Passive continued to dominate advisor inflows last year, but active isn't down for the count just yet.
| Frank Polefrone Access Data SVP of Product Development | |
Retail advisors (including discount brokerages and FAs affiliated with wirehouses, independent broker-dealers, and RIAs) net new passive assets rose 24.3 percent to $402.6 billion in 2016, per data from the Q4/year-end 2016
Fund Distribution Intelligence report just issued by
Broadridge's Access Data unit. Yet retail FAs' net new active assets rose 2.1 percent to $88.9 billion. So nearly 82 percent of retail FAs' net new assets were in passive products, with the remaining 18 percent in active.
Institutional intermediaries (banks, private banks, and trust departments) were even more skewed to passive in 2016, but they still had net new active assets, too.

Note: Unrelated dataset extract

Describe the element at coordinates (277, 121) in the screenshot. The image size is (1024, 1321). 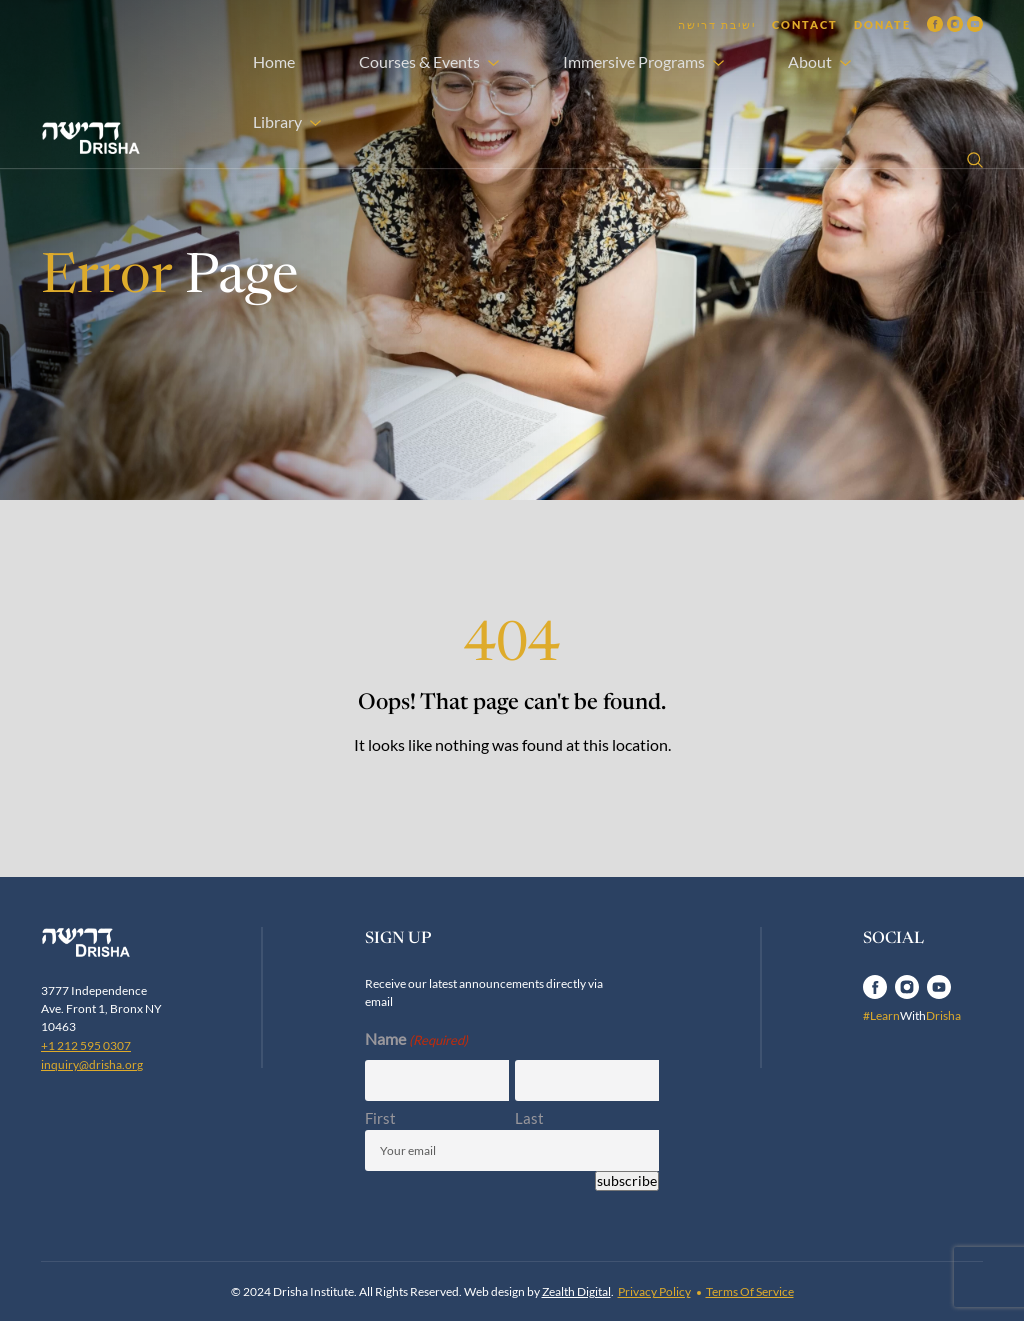
I see `Library` at that location.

Access Data estimates that institutional intermediaries put $208.1 billion (a 15.1-percent increase) in net new passive assets last year, compared to $24.3 billion (up 1.3 percent) in active.

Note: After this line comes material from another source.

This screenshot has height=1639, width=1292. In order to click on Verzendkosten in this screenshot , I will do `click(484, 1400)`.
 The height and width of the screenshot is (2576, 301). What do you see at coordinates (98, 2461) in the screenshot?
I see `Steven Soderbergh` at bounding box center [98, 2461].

"The move to lower fee products by fee based advisors and banks continues to drive the growth of passive products," states
Frank Polefrone, senior vice president of data and analytics at Broadridge. "The shift is impacting both distributors and fund manufacturers, resulting in changes to distributor's product menus, development of new 'clean share classes' by active fund managers, and a broader use of ETFs for advisor managed portfolios."
"Fund firms with a wide selection of both active and passive products will continue to have success," Polefrone adds. "Active managers with unique products will also stand out and continue attracting assets."
All told, the Access Data folks estimate, intermediaries now have 36.3 percent of their assets in passive products, up from 32.6 percent at the end of 2015.